Exercise input START

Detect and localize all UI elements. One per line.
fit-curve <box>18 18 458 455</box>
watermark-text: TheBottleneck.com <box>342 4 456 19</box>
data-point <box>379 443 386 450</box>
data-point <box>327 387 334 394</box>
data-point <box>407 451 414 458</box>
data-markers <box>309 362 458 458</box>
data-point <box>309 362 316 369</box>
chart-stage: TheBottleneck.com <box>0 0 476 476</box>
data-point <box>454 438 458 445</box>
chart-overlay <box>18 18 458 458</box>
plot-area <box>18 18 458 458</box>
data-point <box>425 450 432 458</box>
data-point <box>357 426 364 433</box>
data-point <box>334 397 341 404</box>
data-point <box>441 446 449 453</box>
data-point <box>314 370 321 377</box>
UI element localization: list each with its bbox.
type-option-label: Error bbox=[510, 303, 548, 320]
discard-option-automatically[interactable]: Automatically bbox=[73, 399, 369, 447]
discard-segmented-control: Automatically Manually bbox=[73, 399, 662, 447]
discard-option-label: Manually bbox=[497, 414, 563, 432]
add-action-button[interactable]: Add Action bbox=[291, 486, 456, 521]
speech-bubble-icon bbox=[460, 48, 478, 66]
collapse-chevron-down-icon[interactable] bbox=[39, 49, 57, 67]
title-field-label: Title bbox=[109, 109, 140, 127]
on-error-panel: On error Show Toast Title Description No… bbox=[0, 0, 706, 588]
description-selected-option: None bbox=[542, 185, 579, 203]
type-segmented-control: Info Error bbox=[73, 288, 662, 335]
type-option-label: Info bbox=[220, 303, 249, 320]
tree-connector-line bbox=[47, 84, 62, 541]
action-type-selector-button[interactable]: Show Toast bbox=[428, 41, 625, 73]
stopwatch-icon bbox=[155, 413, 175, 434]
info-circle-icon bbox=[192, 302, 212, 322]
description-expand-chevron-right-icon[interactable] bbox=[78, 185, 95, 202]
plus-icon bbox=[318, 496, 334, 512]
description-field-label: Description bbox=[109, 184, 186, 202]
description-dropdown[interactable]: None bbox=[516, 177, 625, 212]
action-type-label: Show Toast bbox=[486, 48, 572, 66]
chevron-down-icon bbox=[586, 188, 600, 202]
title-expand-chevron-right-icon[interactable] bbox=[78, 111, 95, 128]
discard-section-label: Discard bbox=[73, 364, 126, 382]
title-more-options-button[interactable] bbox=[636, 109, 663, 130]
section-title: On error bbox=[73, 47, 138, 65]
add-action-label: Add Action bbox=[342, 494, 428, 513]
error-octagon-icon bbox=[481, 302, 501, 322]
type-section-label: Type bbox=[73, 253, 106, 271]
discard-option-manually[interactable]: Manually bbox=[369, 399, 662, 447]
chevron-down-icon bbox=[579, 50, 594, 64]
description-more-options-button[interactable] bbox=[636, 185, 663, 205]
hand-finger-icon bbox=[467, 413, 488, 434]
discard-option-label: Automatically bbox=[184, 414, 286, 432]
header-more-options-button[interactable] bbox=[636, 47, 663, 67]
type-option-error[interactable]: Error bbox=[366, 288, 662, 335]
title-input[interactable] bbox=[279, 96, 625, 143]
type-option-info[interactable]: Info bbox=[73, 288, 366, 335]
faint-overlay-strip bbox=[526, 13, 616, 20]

Exercise input END

__What the exercise asks__
Retype all of the entries exactly, please.

__Response__
Detect and localize all UI elements. One per line.
fit-curve <box>18 18 458 455</box>
watermark-text: TheBottleneck.com <box>342 4 456 19</box>
data-point <box>379 443 386 450</box>
data-point <box>327 387 334 394</box>
data-point <box>407 451 414 458</box>
data-markers <box>309 362 458 458</box>
data-point <box>309 362 316 369</box>
chart-stage: TheBottleneck.com <box>0 0 476 476</box>
data-point <box>454 438 458 445</box>
chart-overlay <box>18 18 458 458</box>
plot-area <box>18 18 458 458</box>
data-point <box>425 450 432 458</box>
data-point <box>357 426 364 433</box>
data-point <box>334 397 341 404</box>
data-point <box>441 446 449 453</box>
data-point <box>314 370 321 377</box>
UI element localization: list each with its bbox.
type-option-label: Error bbox=[510, 303, 548, 320]
discard-option-automatically[interactable]: Automatically bbox=[73, 399, 369, 447]
discard-segmented-control: Automatically Manually bbox=[73, 399, 662, 447]
discard-option-label: Manually bbox=[497, 414, 563, 432]
add-action-button[interactable]: Add Action bbox=[291, 486, 456, 521]
speech-bubble-icon bbox=[460, 48, 478, 66]
collapse-chevron-down-icon[interactable] bbox=[39, 49, 57, 67]
title-field-label: Title bbox=[109, 109, 140, 127]
on-error-panel: On error Show Toast Title Description No… bbox=[0, 0, 706, 588]
description-selected-option: None bbox=[542, 185, 579, 203]
type-segmented-control: Info Error bbox=[73, 288, 662, 335]
type-option-label: Info bbox=[220, 303, 249, 320]
tree-connector-line bbox=[47, 84, 62, 541]
action-type-selector-button[interactable]: Show Toast bbox=[428, 41, 625, 73]
stopwatch-icon bbox=[155, 413, 175, 434]
info-circle-icon bbox=[192, 302, 212, 322]
description-expand-chevron-right-icon[interactable] bbox=[78, 185, 95, 202]
plus-icon bbox=[318, 496, 334, 512]
description-field-label: Description bbox=[109, 184, 186, 202]
description-dropdown[interactable]: None bbox=[516, 177, 625, 212]
action-type-label: Show Toast bbox=[486, 48, 572, 66]
chevron-down-icon bbox=[586, 188, 600, 202]
title-expand-chevron-right-icon[interactable] bbox=[78, 111, 95, 128]
discard-section-label: Discard bbox=[73, 364, 126, 382]
title-more-options-button[interactable] bbox=[636, 109, 663, 130]
section-title: On error bbox=[73, 47, 138, 65]
add-action-label: Add Action bbox=[342, 494, 428, 513]
error-octagon-icon bbox=[481, 302, 501, 322]
type-section-label: Type bbox=[73, 253, 106, 271]
discard-option-manually[interactable]: Manually bbox=[369, 399, 662, 447]
chevron-down-icon bbox=[579, 50, 594, 64]
description-more-options-button[interactable] bbox=[636, 185, 663, 205]
hand-finger-icon bbox=[467, 413, 488, 434]
discard-option-label: Automatically bbox=[184, 414, 286, 432]
header-more-options-button[interactable] bbox=[636, 47, 663, 67]
type-option-error[interactable]: Error bbox=[366, 288, 662, 335]
title-input[interactable] bbox=[279, 96, 625, 143]
type-option-info[interactable]: Info bbox=[73, 288, 366, 335]
faint-overlay-strip bbox=[526, 13, 616, 20]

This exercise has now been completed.